### TASK
From the listing below, retype exactly the line holding "間中ってお店は開いてるの？」「どんな過ごし", the line holding "で、あなたの旅を最高のものにするための情報", and the lines between them; skip everything else.

____ SOURCE MATERIAL

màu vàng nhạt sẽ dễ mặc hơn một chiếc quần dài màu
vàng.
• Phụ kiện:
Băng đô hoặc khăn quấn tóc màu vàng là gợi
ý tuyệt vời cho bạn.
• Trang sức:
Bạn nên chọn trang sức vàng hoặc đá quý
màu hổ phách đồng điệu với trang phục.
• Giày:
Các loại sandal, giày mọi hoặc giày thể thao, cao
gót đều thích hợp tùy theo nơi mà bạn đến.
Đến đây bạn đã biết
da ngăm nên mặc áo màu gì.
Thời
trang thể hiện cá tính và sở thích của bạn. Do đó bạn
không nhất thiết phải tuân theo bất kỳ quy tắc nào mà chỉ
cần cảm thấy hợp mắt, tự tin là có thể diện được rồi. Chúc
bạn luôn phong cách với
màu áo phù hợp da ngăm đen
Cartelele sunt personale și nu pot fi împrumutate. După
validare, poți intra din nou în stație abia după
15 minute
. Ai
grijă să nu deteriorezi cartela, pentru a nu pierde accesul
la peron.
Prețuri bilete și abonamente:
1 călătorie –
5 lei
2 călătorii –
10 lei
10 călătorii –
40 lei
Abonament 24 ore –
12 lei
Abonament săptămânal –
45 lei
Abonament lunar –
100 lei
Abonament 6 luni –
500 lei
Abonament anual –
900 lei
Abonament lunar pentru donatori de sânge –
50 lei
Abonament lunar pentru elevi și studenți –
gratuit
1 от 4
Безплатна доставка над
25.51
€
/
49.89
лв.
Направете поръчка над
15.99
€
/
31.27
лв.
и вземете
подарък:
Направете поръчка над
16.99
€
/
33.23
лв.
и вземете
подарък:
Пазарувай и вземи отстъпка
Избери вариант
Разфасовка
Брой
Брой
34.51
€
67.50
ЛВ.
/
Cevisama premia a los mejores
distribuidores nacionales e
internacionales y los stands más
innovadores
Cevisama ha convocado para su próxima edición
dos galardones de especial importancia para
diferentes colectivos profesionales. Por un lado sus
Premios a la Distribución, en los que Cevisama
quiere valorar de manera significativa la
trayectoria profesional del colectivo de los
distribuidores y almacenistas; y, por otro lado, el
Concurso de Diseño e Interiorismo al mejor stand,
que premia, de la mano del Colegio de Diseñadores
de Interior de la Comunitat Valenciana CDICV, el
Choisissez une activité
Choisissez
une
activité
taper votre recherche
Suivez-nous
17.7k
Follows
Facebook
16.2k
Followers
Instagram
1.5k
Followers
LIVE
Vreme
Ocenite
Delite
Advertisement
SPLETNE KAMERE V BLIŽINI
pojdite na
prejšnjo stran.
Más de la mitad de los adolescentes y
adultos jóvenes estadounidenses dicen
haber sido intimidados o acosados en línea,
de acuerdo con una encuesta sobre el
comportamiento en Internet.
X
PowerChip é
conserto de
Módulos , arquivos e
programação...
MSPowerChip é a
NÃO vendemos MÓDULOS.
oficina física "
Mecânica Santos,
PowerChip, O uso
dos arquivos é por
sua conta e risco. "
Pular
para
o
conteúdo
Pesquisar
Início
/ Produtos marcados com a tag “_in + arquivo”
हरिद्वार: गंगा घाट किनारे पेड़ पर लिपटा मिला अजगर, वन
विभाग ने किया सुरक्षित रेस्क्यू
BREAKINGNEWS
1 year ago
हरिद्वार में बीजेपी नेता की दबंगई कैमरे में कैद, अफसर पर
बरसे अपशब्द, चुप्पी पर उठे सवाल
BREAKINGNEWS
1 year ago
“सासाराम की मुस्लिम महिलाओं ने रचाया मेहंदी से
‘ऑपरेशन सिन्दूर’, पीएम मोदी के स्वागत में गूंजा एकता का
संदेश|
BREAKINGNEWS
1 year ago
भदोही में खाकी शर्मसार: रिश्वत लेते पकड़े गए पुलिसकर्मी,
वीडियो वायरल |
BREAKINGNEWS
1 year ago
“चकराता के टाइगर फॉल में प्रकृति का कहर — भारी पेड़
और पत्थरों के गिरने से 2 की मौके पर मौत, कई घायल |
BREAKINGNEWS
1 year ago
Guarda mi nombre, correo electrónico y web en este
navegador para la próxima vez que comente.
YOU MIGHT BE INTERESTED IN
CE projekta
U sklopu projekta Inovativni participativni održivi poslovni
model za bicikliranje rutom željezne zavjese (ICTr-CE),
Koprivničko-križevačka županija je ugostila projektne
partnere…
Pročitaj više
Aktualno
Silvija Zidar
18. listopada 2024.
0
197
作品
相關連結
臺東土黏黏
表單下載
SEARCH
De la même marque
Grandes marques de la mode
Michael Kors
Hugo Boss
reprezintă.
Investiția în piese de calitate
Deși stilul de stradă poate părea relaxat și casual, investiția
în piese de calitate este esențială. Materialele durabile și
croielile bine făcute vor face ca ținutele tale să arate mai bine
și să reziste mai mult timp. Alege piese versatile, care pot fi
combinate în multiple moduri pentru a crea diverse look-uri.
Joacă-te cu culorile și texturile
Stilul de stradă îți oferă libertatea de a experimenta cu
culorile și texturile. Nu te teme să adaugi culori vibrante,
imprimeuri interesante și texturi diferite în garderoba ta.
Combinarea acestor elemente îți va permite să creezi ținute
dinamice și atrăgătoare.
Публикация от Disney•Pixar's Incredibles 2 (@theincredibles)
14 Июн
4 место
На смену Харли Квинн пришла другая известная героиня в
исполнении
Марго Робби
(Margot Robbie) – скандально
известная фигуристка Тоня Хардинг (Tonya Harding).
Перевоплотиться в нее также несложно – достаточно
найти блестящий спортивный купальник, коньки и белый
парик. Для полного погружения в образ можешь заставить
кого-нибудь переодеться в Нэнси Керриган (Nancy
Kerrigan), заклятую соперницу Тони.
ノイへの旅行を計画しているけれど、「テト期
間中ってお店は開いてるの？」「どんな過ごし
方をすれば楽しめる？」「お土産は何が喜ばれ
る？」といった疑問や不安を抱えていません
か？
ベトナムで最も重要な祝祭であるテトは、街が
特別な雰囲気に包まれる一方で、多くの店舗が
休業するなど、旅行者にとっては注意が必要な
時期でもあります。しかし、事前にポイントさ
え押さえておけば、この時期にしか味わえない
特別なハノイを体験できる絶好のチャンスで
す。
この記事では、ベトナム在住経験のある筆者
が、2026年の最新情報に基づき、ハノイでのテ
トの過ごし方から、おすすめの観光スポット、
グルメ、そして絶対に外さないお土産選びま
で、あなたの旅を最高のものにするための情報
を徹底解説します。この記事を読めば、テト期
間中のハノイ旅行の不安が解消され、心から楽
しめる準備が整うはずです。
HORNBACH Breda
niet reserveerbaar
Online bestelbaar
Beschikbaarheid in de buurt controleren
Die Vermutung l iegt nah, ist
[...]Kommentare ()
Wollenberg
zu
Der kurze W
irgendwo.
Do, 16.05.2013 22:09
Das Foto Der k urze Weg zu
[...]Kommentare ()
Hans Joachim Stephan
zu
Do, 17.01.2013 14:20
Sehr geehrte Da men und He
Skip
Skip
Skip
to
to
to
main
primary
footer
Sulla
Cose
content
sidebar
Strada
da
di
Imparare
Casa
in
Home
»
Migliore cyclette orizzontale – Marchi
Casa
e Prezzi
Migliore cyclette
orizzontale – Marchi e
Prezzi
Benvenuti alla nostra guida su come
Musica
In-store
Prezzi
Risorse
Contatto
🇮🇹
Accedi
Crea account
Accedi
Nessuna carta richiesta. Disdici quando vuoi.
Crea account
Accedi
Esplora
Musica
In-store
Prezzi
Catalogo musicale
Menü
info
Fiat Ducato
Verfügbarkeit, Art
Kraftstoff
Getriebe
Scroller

________

### WRITTEN RESPONSE
間中ってお店は開いてるの？」「どんな過ごし
方をすれば楽しめる？」「お土産は何が喜ばれ
る？」といった疑問や不安を抱えていません
か？
ベトナムで最も重要な祝祭であるテトは、街が
特別な雰囲気に包まれる一方で、多くの店舗が
休業するなど、旅行者にとっては注意が必要な
時期でもあります。しかし、事前にポイントさ
え押さえておけば、この時期にしか味わえない
特別なハノイを体験できる絶好のチャンスで
す。
この記事では、ベトナム在住経験のある筆者
が、2026年の最新情報に基づき、ハノイでのテ
トの過ごし方から、おすすめの観光スポット、
グルメ、そして絶対に外さないお土産選びま
で、あなたの旅を最高のものにするための情報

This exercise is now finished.